Thatcher’s right wing government was re-elected for a 2nd term in June 1983, helped in part by the resurgence of patriotism following the Falklands conflict, and flogging off council housing. The 1983 Labour party manifesto had included:
- Repeal the Police and Criminal Evidence Bill, because it infringes the rights and freedoms of individuals.
- Disband the London Special Patrol Groups and local SPGs, which have increasingly been deployed in aggressive public order roles.
but also a load of brave but unelectable policies such as abolishing the House of Lords, cancelling Trident nuclear missiles, etc.

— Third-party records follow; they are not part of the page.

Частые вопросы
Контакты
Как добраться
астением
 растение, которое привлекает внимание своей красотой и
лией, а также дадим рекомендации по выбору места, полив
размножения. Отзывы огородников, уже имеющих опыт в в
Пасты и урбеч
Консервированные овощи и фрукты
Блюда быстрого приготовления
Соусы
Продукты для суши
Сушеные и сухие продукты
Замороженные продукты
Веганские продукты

“Kill The Police Bill” by Ranking Ann was released on Rough Justice Records in either 1984 or 85. It must be their only release (surely?). The 12″ was “produced by GLC Police Committee Support Unit” and published by Mad Professor’s Ariwa Music. I imagine by the sound of it that Mad Prof actually produced the music iin the studio rather than “the committee”, although that does conjur up some amusing images in my head.

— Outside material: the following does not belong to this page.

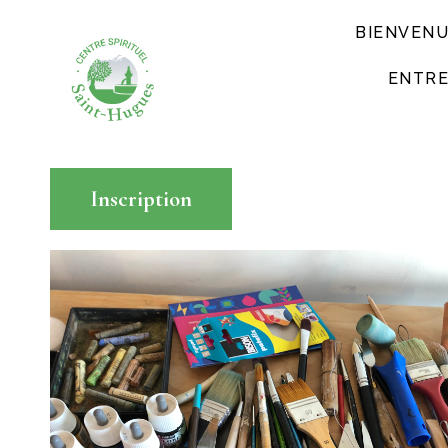
BIENVEN
ENTRE
Inscription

So the Conservative government give Red Ken’s GLC a sack of money, which they then spend on a reggae record opposing proposed govt legislation. I bet that went down well.

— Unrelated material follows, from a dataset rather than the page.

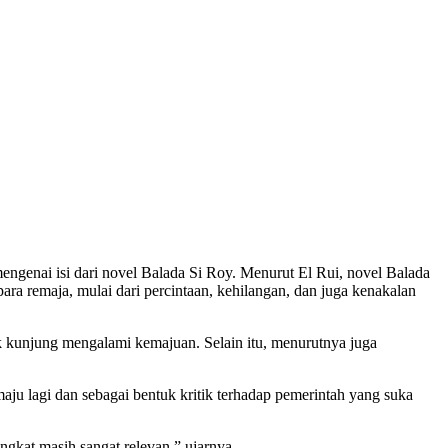
ngenai isi dari novel Balada Si Roy. Menurut El Rui, novel Balada
ra remaja, mulai dari percintaan, kehilangan, dan juga kenakalan
dak kunjung mengalami kemajuan. Selain itu, menurutnya juga
u lagi dan sebagai bentuk kritik terhadap pemerintah yang suka
ngkat masih sangat relevan,” ujarnya.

Ranking Ann was born Ann Swinton in Croydon, but was discovered by Mad Professor via a contact in Wolverhampton whilst she was studying at university. Apparently she had some involvement with the Black Rock soundsystem which was run by her brother. Her first album “A Slice of English Toast” was released on Ariwa in 1982.
The tune itself is classic mid 80s Mad Professor stuff – a version of the Heavenless riddim with police sirens. Ann’s lyrics deal with police oppression in general, and the bill in particular as well as a first person (true or fiction?) account of her arrest.
The back cover includes all the lyrics for the benefit of those who can’t fathom Ann’s (rather light) patois. I imagine the record was well received by student lefties and guardianistas but that may be my own bias. Certainly Dick Hebdige, arch-academic of things sub-cultural, dedicated a whole chapter to the tune in his book Cut ‘n’ Mix (Comedia, 1987).
Furthermore Mad Professor himself makes the point that Ann’s material “was not appreciated until the late 80s, when academics and hippies from Exeter to San Diego demanded to see her.” in his sleevenotes to the excellent Ariwa 81 Sessions compilation.
Having said that, Green Gartside did appreciate her work and got Ann in for some toasting on Scritti Politti’s dubbed out remix of their “The Word Girl” single. Shortly after this burst of activity in the mid 80s, she moved away from reggae and into Gospel.
As Hebdige points out, the record and allied protests did not prevent the bill becoming an Act of Parliament at the end of 1985, following further conflict between the police and residents of Brixton and Tottenham. These riots lead the Metropolitan Police Chief to call for even more powers, including giving his colleagues access to plastic bullets whenever he felt like it.
The Thatcher government closed down the GLC in March 1986.
Reading all this back and thinking of the vast amounts of unrest in the 1980s (riots, the Miners’ strike, a terrorist threat from the IRA, 3 million unemployed, the prospect of the cold war concluding in nuclear annihilation) I am not convinced that there is more disorder now.
And I’d be pretty surprised if Boris Johnson used his mayoral funds to release a tune by a female grime MC tearing into the new Counter Terror Bill.
Make a note in your diary to read this post again in 42 days.